Il y a bien sûr une dimension de la grève des cheminots qui pèse de tout son poids : s’ils s’arrêtent de travailler, l’activité du pays est paralysée. Du coup, au début du xxe siècle, les théoriciens du syndicalisme révolutionnaire pensent qu’elle est la condition d’un soulèvement victorieux du prolétariat. Mais ce n’est qu’un demi-siècle plus tard, dans le contexte de l’Occupation et de la Libération, que les grèves patriotiques des cheminots jouent en 1942 et 1944 un rôle de détonateur d’un mouvement plus large. Dans une tout autre situation, c’est ce qui s’est passé en 1995. Cette évidence tient encore sa place au début du xxie siècle, lorsque le gouvernement s’attaque aux retraites des fonctionnaires en préservant prudemment celles des cheminots. Méfions-nous cependant d’y voir encore une spécificité : la production d’énergie est tout aussi cruciale et, il y a une centaine d’années, la grève des électriciens était tout autant redoutée... ou espérée.

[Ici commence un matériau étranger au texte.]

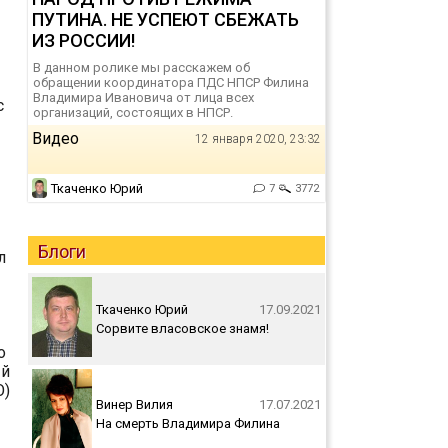
ПУТИНА. НЕ УСПЕЮТ СБЕЖАТЬ
ИЗ РОССИИ!
В данном ролике мы расскажем об
обращении координатора ПДС НПСР Филина
Владимира Ивановича от лица всех
с
организаций, состоящих в НПСР.
Видео
12 января 2020, 23:32
Ткаченко Юрий
7
3772
Блоги
л
Ткаченко Юрий
17.09.2021
Сорвите власовское знамя!
о
ый
О)
Винер Вилия
17.07.2021
На смерть Владимира Филина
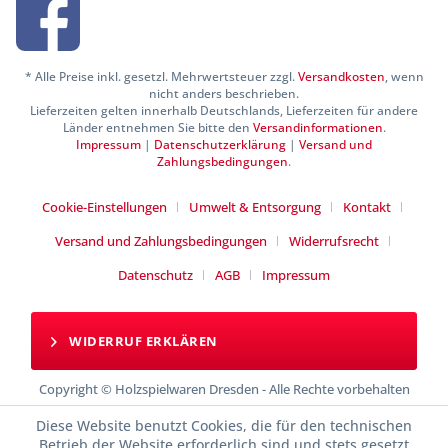
* Alle Preise inkl. gesetzl. Mehrwertsteuer zzgl.
Versandkosten
, wenn
nicht anders beschrieben.
Lieferzeiten gelten innerhalb Deutschlands, Lieferzeiten für andere
Länder entnehmen Sie bitte den
Versandinformationen
.
Impressum
|
Datenschutzerklärung
|
Versand und
Zahlungsbedingungen
.
Cookie-Einstellungen
Umwelt & Entsorgung
Kontakt
Versand und Zahlungsbedingungen
Widerrufsrecht
Datenschutz
AGB
Impressum
WIDERRUF ERKLÄREN
Copyright © Holzspielwaren Dresden - Alle Rechte vorbehalten
Diese Website benutzt Cookies, die für den technischen
Betrieb der Website erforderlich sind und stets gesetzt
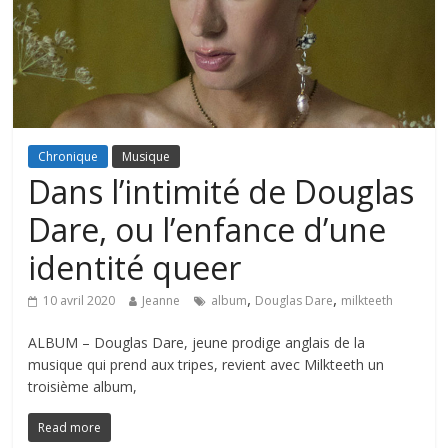
Chronique
Musique
Dans l’intimité de Douglas
Dare, ou l’enfance d’une
identité queer
,
,
10 avril 2020
Jeanne
album
Douglas Dare
milkteeth
ALBUM – Douglas Dare, jeune prodige anglais de la
musique qui prend aux tripes, revient avec Milkteeth un
troisième album,
Read more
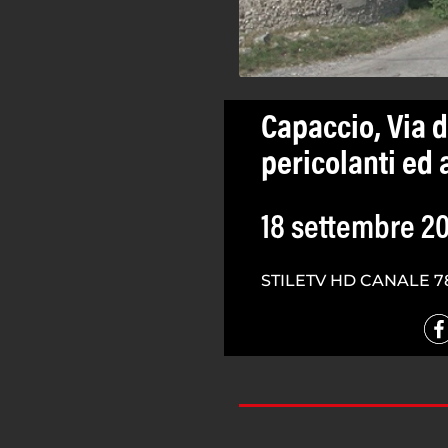
Capaccio, Via d
pericolanti ed a
18 settembre 2
STILETV HD CANALE 7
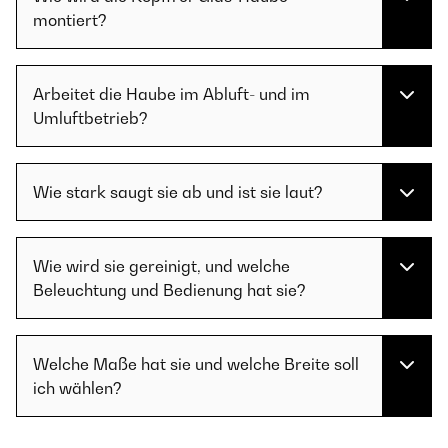
montiert?
Arbeitet die Haube im Abluft- und im
Umluftbetrieb?
Wie stark saugt sie ab und ist sie laut?
Wie wird sie gereinigt, und welche
Beleuchtung und Bedienung hat sie?
Welche Maße hat sie und welche Breite soll
ich wählen?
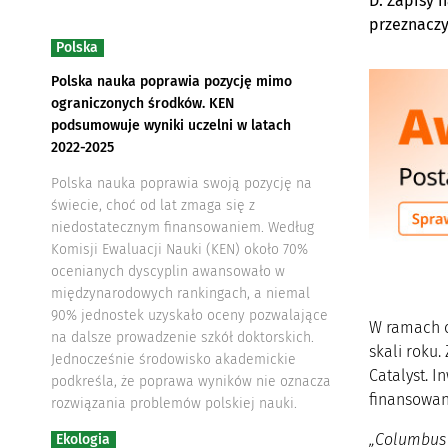
D. Zapisy n
przeznaczy
Polska
Polska nauka poprawia pozycję mimo
ograniczonych środków. KEN
podsumowuje wyniki uczelni w latach
2022-2025
Polska nauka poprawia swoją pozycję na
świecie, choć od lat zmaga się z
niedostatecznym finansowaniem. Według
Komisji Ewaluacji Nauki (KEN) około 70%
ocenianych dyscyplin awansowało w
międzynarodowych rankingach, a niemal
90% jednostek uzyskało oceny pozwalające
W ramach o
na dalsze prowadzenie szkół doktorskich.
skali roku.
Jednocześnie środowisko akademickie
Catalyst. I
podkreśla, że poprawa wyników nie oznacza
finansowan
rozwiązania problemów polskiej nauki.
„Columbus 
Ekologia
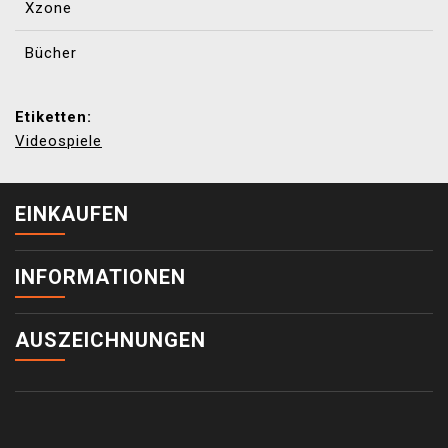
Xzone
Bücher
Etiketten:
Videospiele
EINKAUFEN
INFORMATIONEN
AUSZEICHNUNGEN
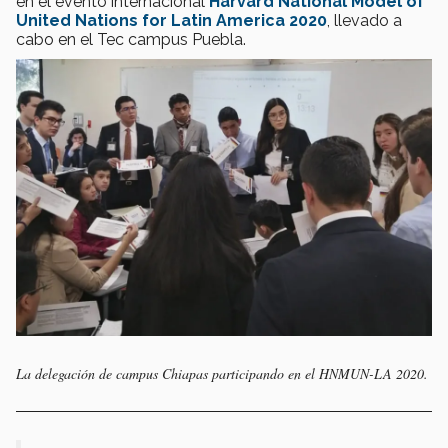
en el evento internacional
Harvard National Model of
United Nations for Latin America 2020
, llevado a
cabo en el Tec campus Puebla.
La delegación de campus Chiapas participando en el HNMUN-LA 2020.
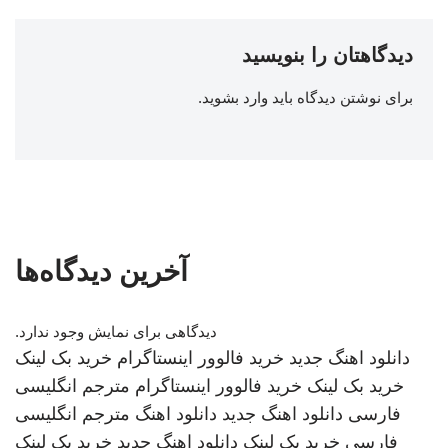
دیدگاهتان را بنویسید
برای نوشتن دیدگاه باید
وارد بشوید
.
آخرین دیدگاه‌ها
دیدگاهی برای نمایش وجود ندارد.
دانلود اهنگ جدید
خرید فالوور اینستاگرام
خرید بک لینک
خرید بک لینک
خرید فالوور اینستاگرام
مترجم انگلیسی
فارسی
دانلود اهنگ جدید
دانلود اهنگ
مترجم انگلیسی
فارسی
خرید بک لینک
دانلود اهنگ جدید
خرید بک لینک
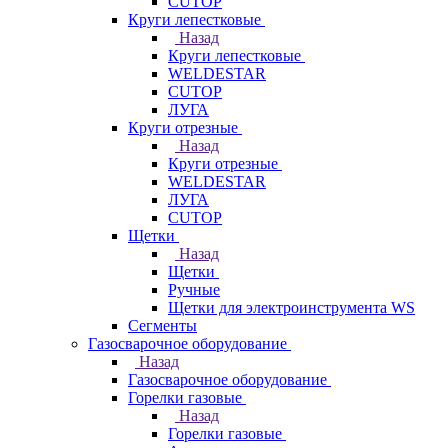
CUTOP
Круги лепестковые
Назад
Круги лепестковые
WELDESTAR
CUTOP
ЛУГА
Круги отрезные
Назад
Круги отрезные
WELDESTAR
ЛУГА
CUTOP
Щетки
Назад
Щетки
Ручные
Щетки для электроинструмента WS
Сегменты
Газосварочное оборудование
Назад
Газосварочное оборудование
Горелки газовые
Назад
Горелки газовые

Pendant le tournage de Nadia et les hippopotames, un cheminot gréviste, rejouant trois ans plus tard son propre rôle comme figurant, commente : « A quoi ça sert d’avoir une histoire si on la ramène pas ? » La mémoire de ce passé tient une place cruciale dans des conflits qui en entretiennent le souvenir. Actions et représentations s’alimentent réciproquement pour forger à ce groupe professionnel une très forte identité, dont la grève est un facteur déterminant. C’est sans doute ce qui explique, malgré les formidables transformations du milieu du xxe siècle (création de la SNCF et fin de la traction vapeur), la perpétuation de cette identité et l’attachement des cheminots à leur corporation et à son histoire.

CHRISTIAN CHEVANDIER

Maître de conférences en histoire contemporaine à l’université de Paris-I-Panthéon-Sorbonne, et chercheur au Centre d’histoire sociale du xxe siècle. Spécialiste de l’histoire des identités professionnelles, il est notamment l’auteur de Cheminots en grève ou la Construction d’une identité (1848-2001) , Maisonneuve & Larose, 2002.

NOTES

1

A. Prost, « Le PC et Léon Blum face aux grèves de 1936 », Sciences Humaines, hors-série, n° 18, sept.-oct. 1997.

2

Citons notamment les travaux de l’historien et sociologue Georges Ribeill et de l’historien de l’économie François Caron, ainsi que les thèses des historiens Elie Fruit, Annie Kriegel et Atsushi Fukasawa, et du sociologue Philippe Corcuff.

3

Si la présentation du mouvement par la télévision a été tendancieuse et peu rigoureuse, celle de la presse écrite fut d’une plus grande qualité.

4

Mais cet élément de l’identité professionnelle est bien antérieur à la Résistance. Voir C. Chevandier, Cheminots en grève. Ou la Construction d’une identité (1848-2001), Maisonneuve & Larose, 2002.

5

Ce fut notamment le cas au printemps 2001, au moment des congés scolaires.